Indifference, as one of the book’s characters reminds us, was once identified by Elie Wiesel as the opposite of love. Certainly, Sanders’s story is rife with the forces of love and hate rather than indifference, but what effect these forces have on Jennifer Baron is less certain.
Every now and then there’s a notable nugget, like this: “The best ideas usually surface in liminal territory, when you’re not in one world or another, transitional times like running on the beach or, for some reason, the shower, where the whole world congeals into a steamy womb.”
Or this: “I was never trained to fix things. Only to break them. Someone else always cleaned up, and if you’re paying attention and you pay people to do things for you, normal stuff like changing tires or cleaning a toilet, there’s always a hidden lever of shame, which I’ve found is best managed by shoving it underneath the carpet. Money cools your cheeks in a permanent way, but you can spend your days longing for an earthly utility, anything that connects you to how things work.”
In addition to introspection, there’s plenty of action throughout the book, as Jennifer is constantly on the move to find her father, elude people trying to catch her and form relationships with the few people she trusts.

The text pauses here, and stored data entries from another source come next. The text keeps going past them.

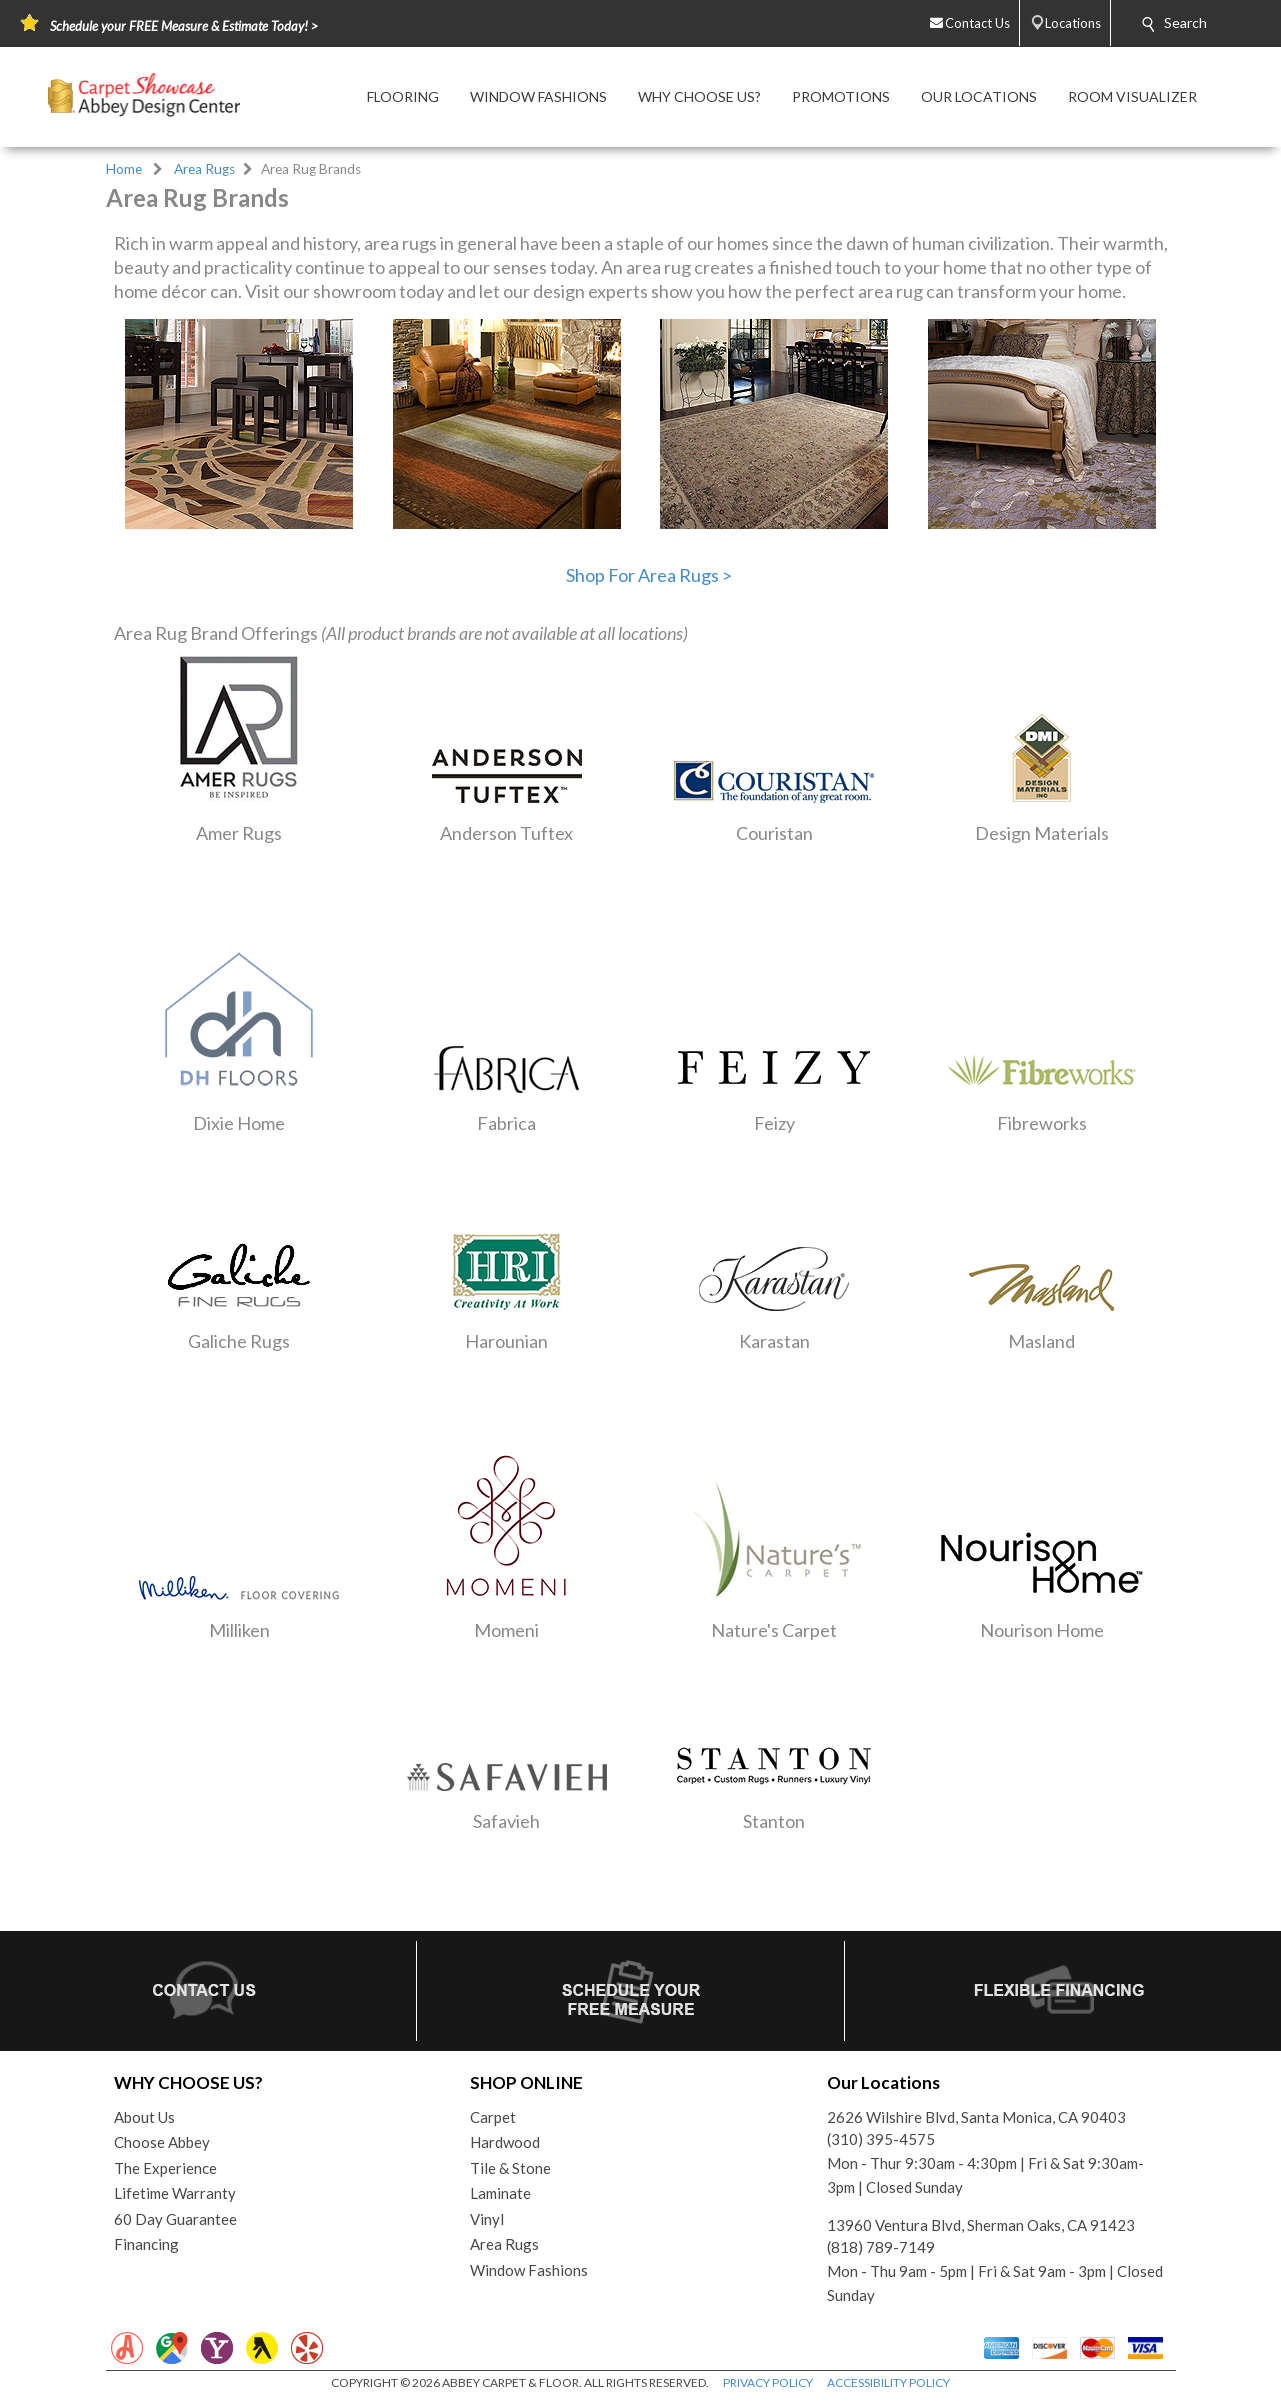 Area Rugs (204, 169)
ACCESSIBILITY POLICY (888, 2382)
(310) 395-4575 (881, 2139)
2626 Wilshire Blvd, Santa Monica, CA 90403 (976, 2117)
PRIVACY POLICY (768, 2382)
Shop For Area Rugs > (649, 575)
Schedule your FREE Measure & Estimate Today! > (184, 26)
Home (124, 169)
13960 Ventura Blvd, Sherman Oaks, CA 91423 (981, 2225)
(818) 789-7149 (881, 2247) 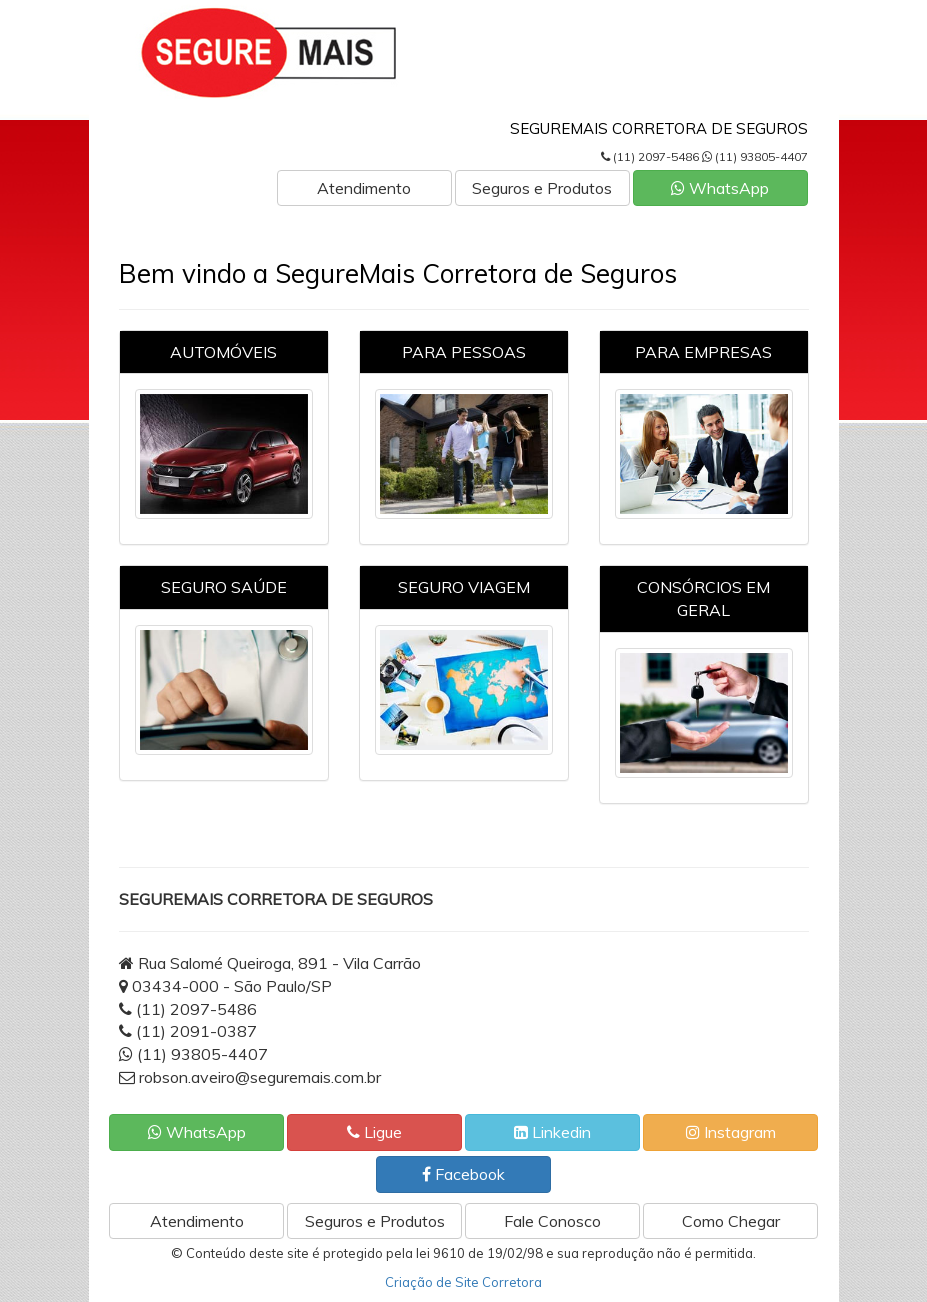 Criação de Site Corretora (463, 1282)
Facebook (463, 1174)
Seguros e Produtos (542, 188)
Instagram (731, 1132)
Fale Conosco (552, 1221)
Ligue (374, 1132)
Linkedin (552, 1132)
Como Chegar (731, 1221)
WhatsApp (720, 188)
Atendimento (364, 188) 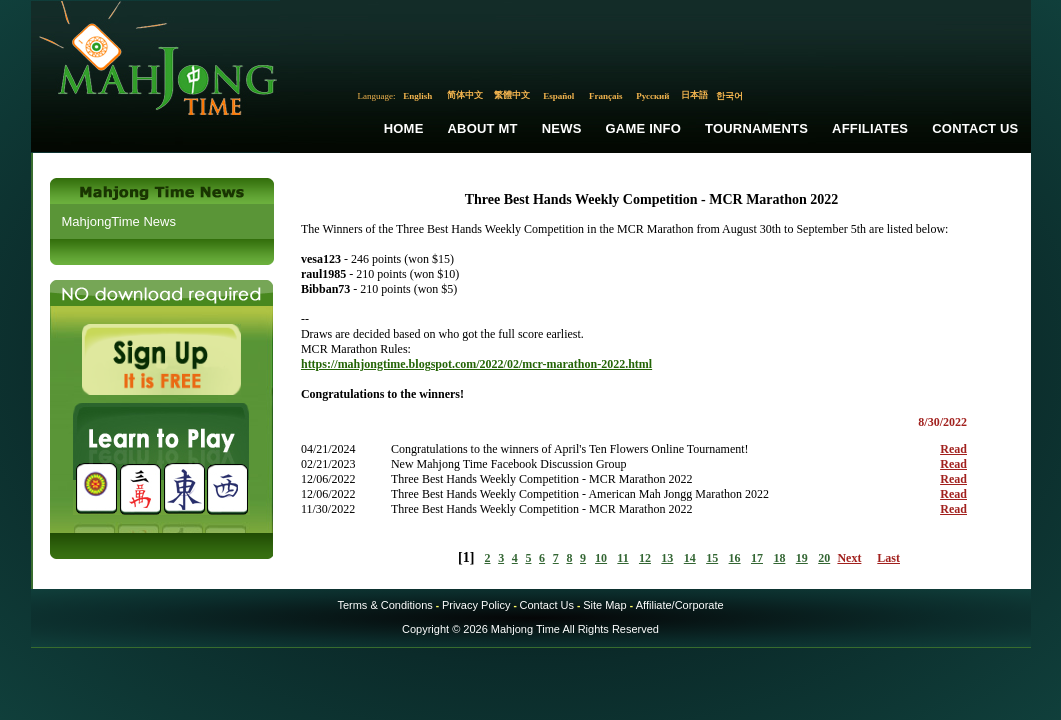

When she’s not moving, Jennifer is having dreams and flashbacks to pivotal scenes of her earlier life. There is much for her to sort through, examine, let go and mourn. Somehow, her random encounters with her father – or is it her father’s ghost? – on the beaches and in the outdoor cafés of Israel help her tie up a few of her loose ends.
The Book of Love and Hate
may be ultimately forgettable, but I have to say this much: it is never boring.